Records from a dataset
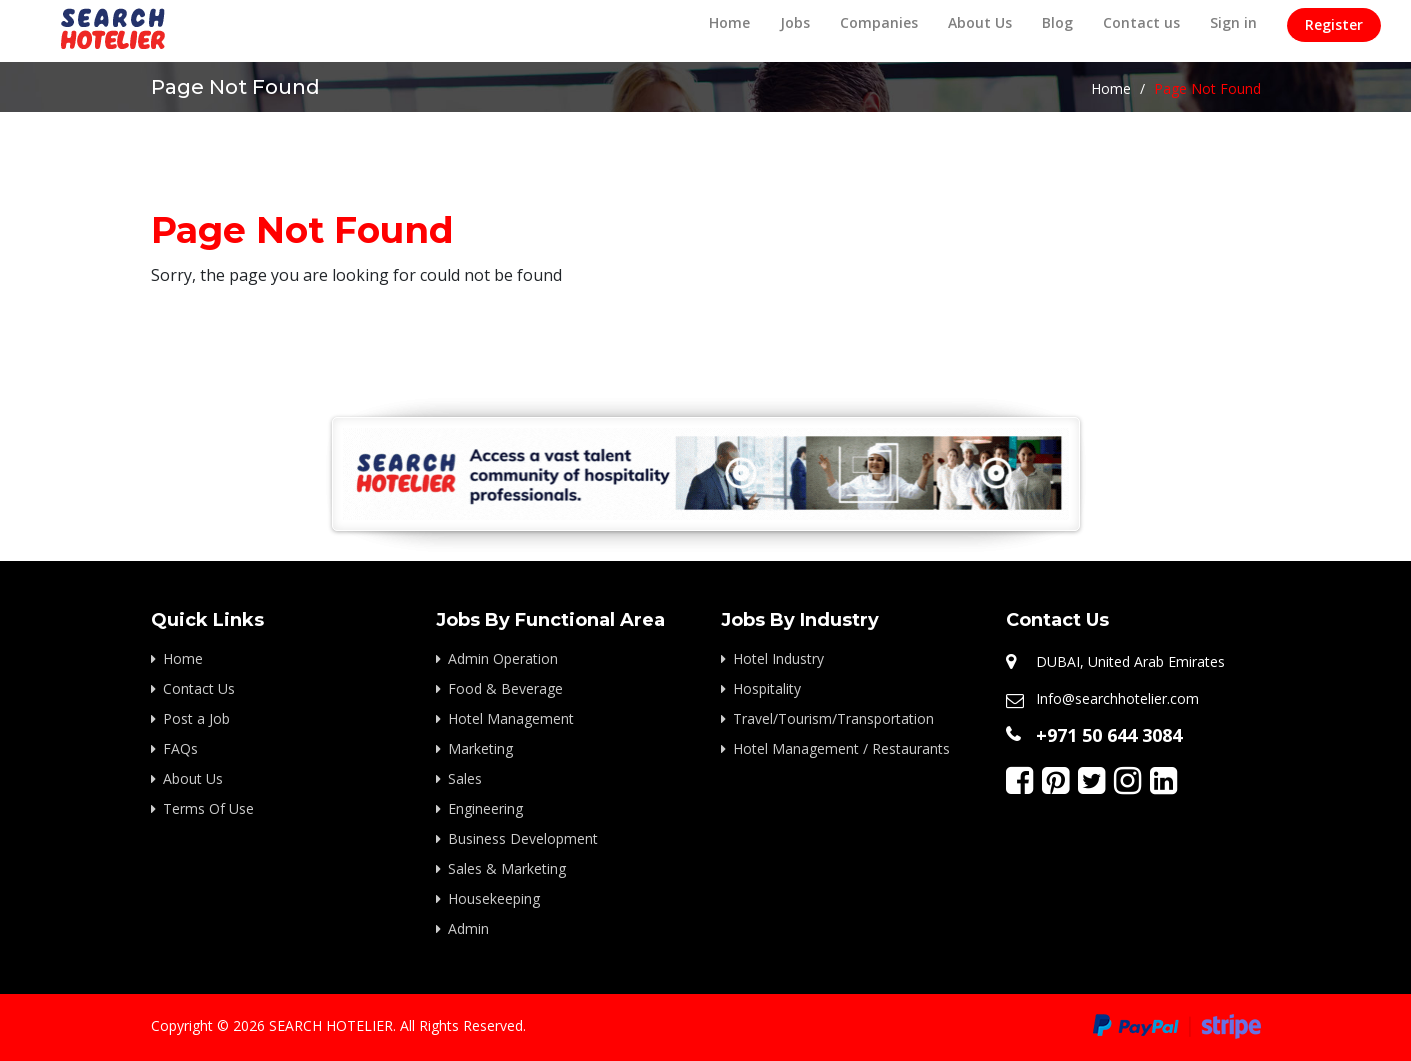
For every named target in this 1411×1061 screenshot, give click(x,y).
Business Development (523, 838)
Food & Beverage (505, 688)
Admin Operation (503, 658)
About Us (980, 22)
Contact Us (199, 688)
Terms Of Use (208, 808)
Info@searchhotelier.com (1117, 698)
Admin (468, 928)
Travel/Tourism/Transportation (833, 718)
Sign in (1233, 22)
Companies (879, 22)
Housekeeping (494, 898)
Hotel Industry (778, 658)
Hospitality (767, 688)
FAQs (180, 748)
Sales (465, 778)
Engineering (485, 808)
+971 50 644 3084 (1109, 735)
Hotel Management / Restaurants (841, 748)
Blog (1057, 22)
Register (1334, 24)
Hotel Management (511, 718)
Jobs (795, 22)
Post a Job (196, 718)
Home (729, 22)
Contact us (1141, 22)
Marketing (480, 748)
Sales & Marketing (507, 868)
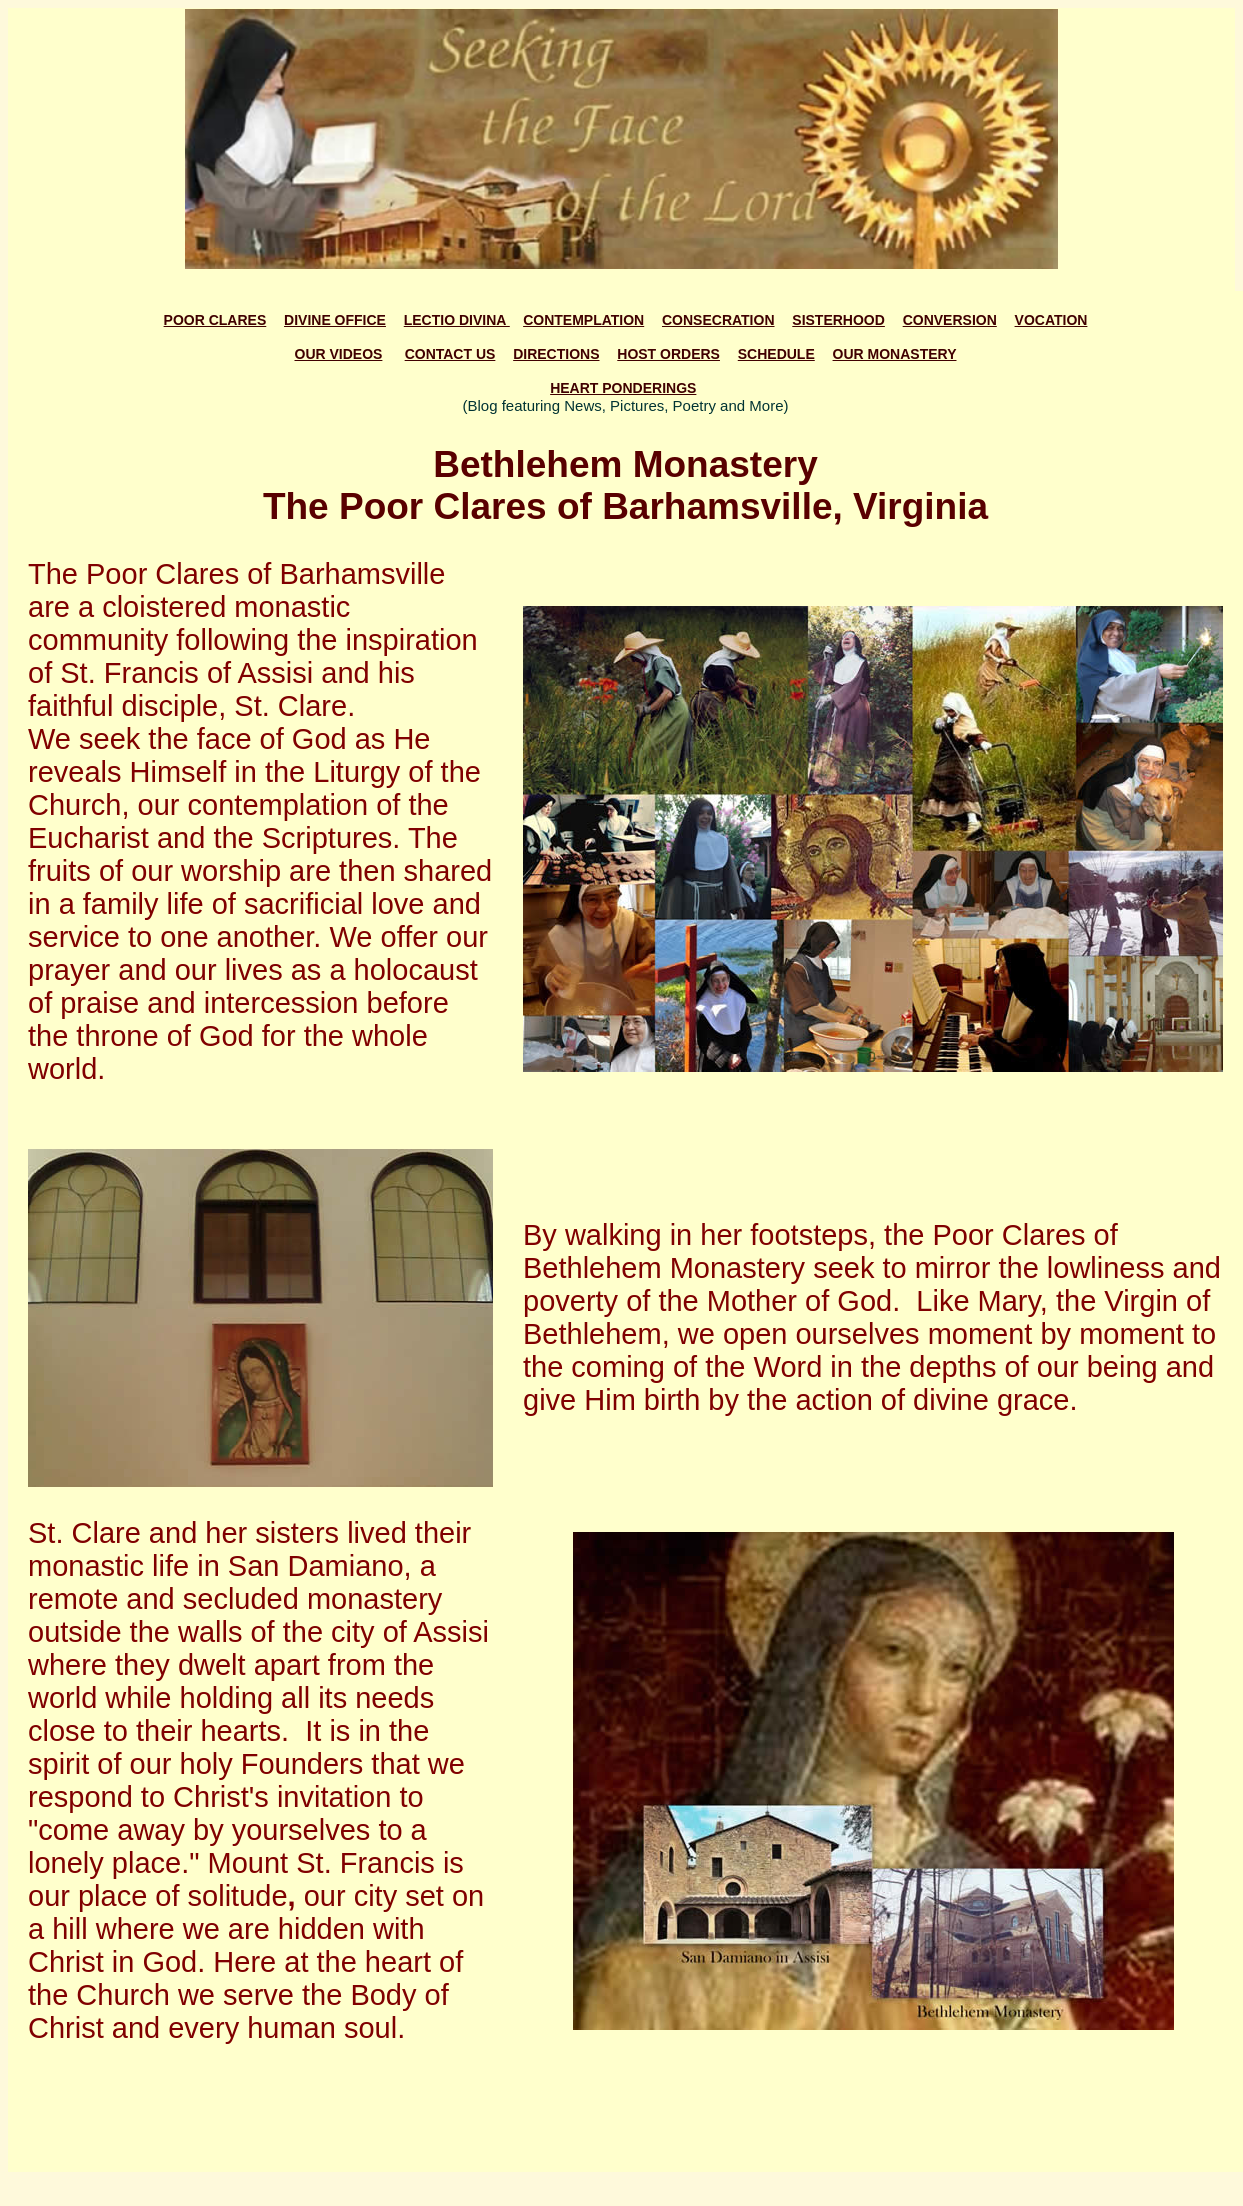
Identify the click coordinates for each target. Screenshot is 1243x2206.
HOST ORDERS (668, 354)
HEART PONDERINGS (623, 388)
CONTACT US (450, 354)
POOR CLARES (215, 320)
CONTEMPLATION (583, 320)
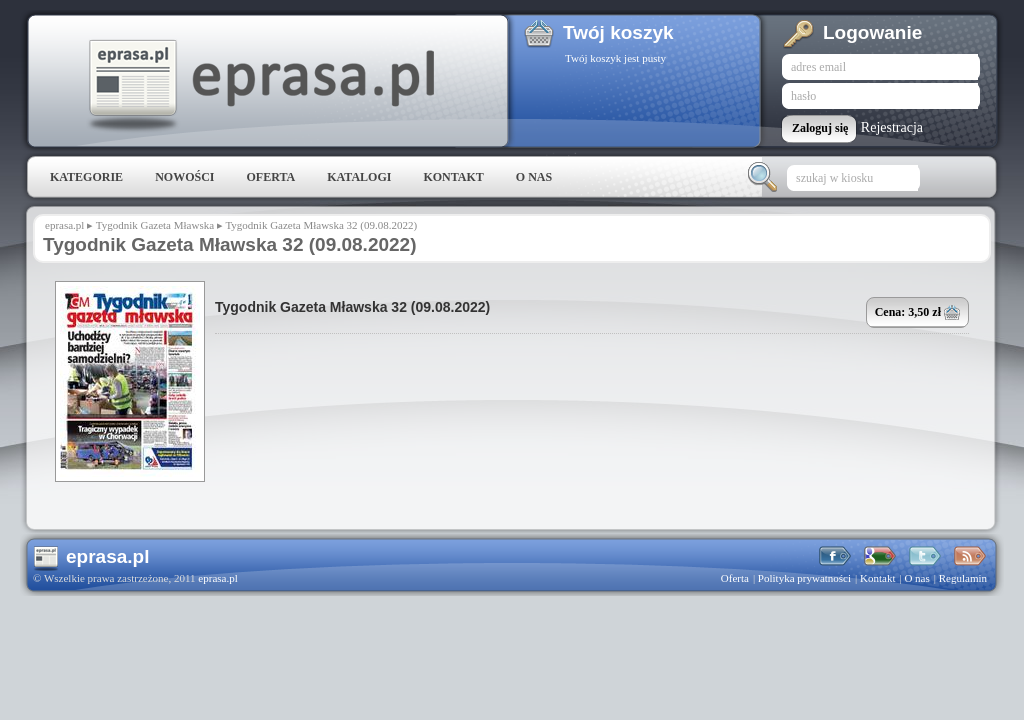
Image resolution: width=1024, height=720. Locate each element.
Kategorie (86, 177)
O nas (534, 177)
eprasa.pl (260, 86)
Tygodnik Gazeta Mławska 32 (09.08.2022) (352, 307)
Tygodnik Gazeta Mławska (155, 225)
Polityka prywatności (804, 578)
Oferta (270, 177)
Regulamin (963, 578)
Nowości (184, 177)
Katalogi (359, 177)
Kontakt (453, 177)
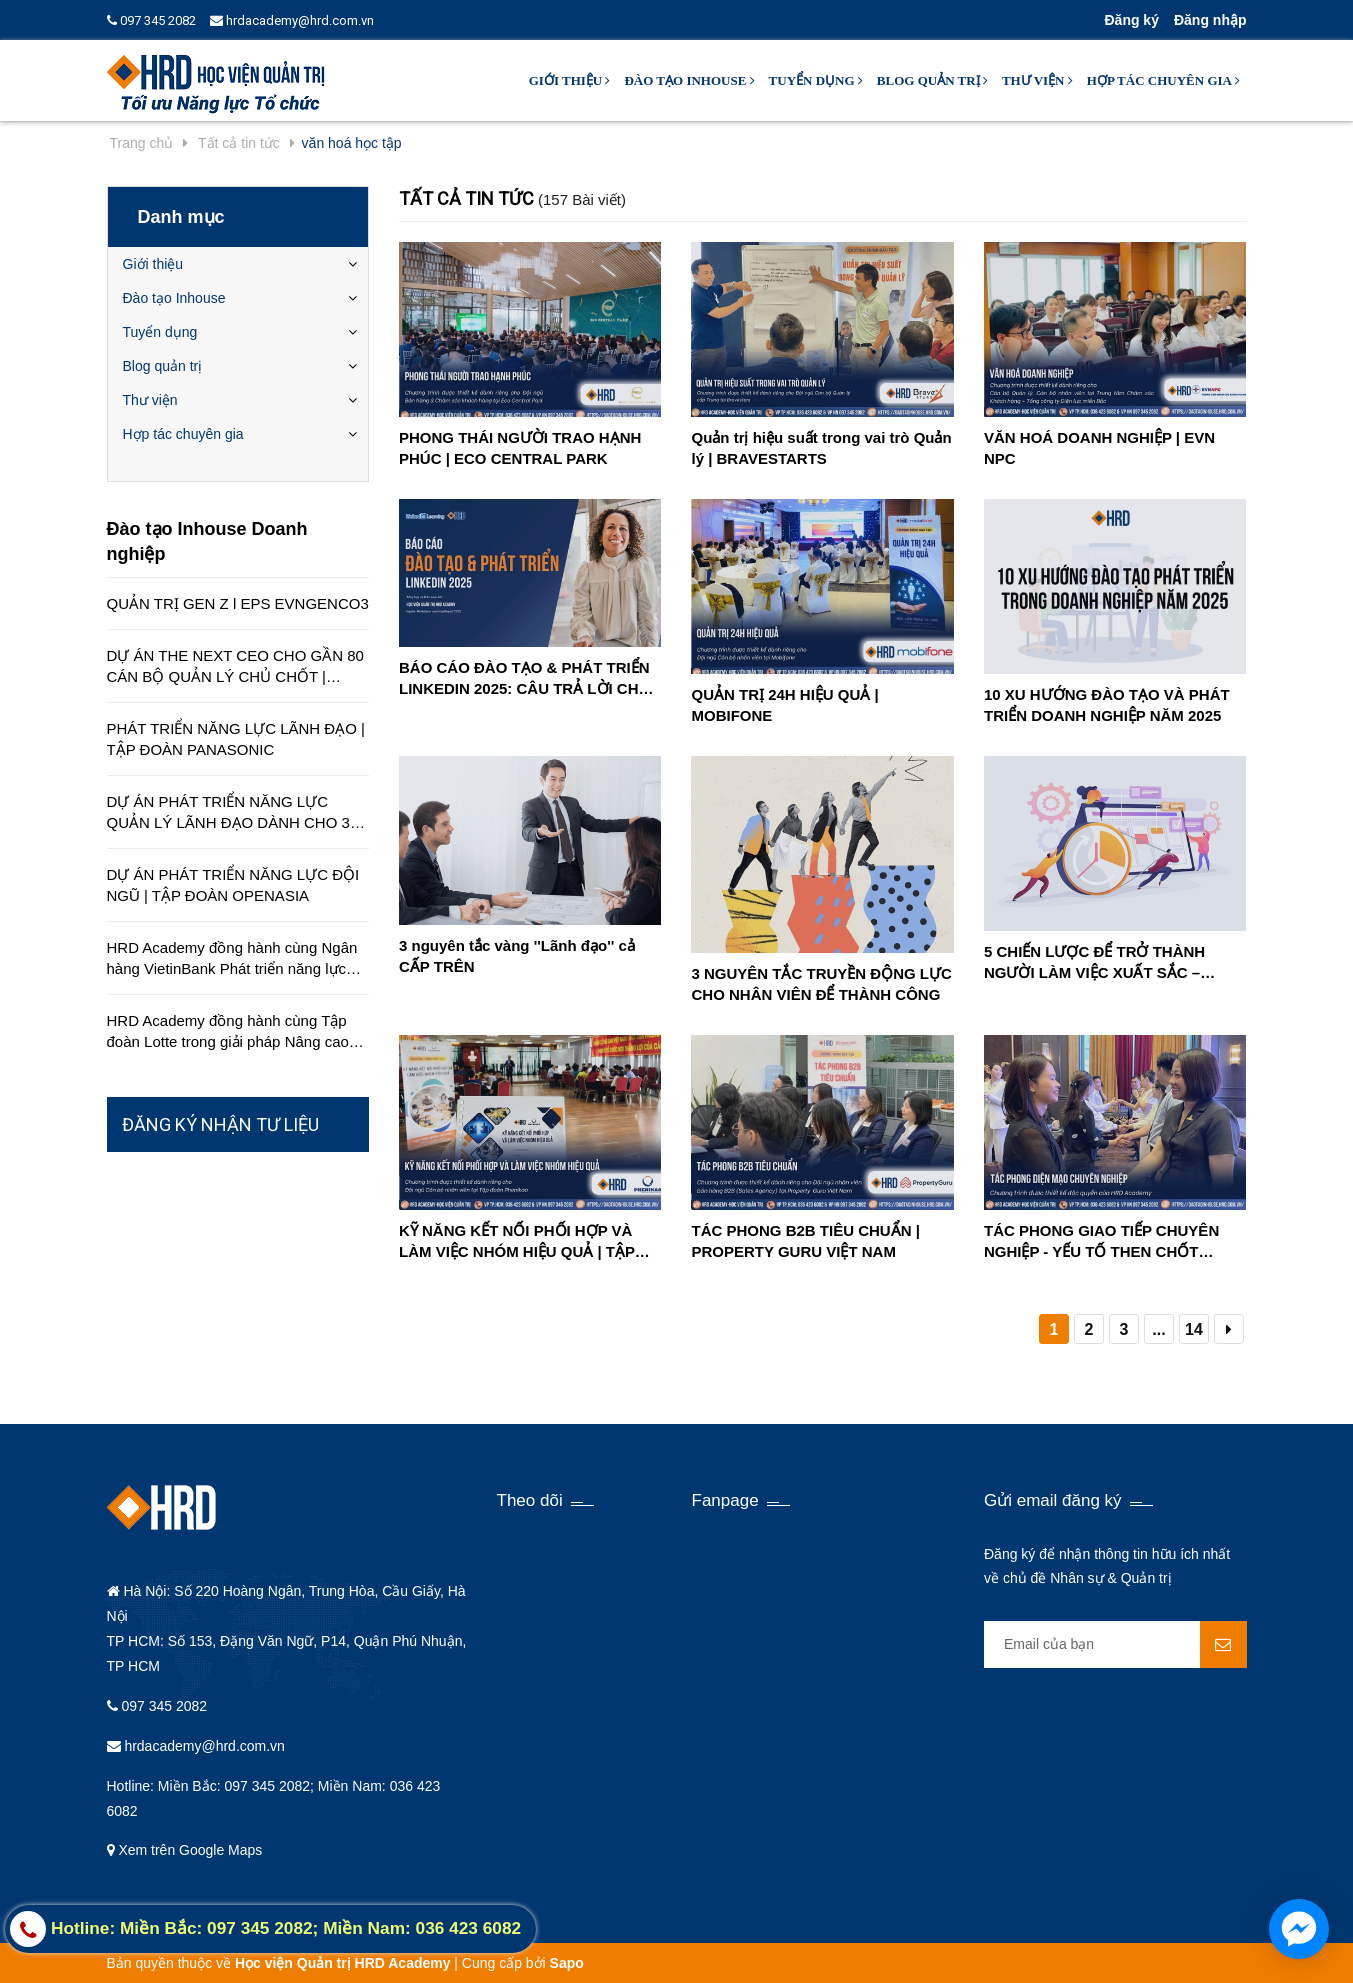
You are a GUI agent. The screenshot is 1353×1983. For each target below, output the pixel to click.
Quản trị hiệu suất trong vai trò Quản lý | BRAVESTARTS (821, 448)
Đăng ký (1131, 20)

▸ **Exercise details**
Pull out all lines of the data with the string "click".

▸ **Result for this task**
For every named target in this 1411×1061 screenshot, give click(x,y).
Identify the click coordinates for each target. Screenshot is 1243x2206.
You are a GUI agent. The screenshot is 1353×1983. For each target below, output the pixel to click.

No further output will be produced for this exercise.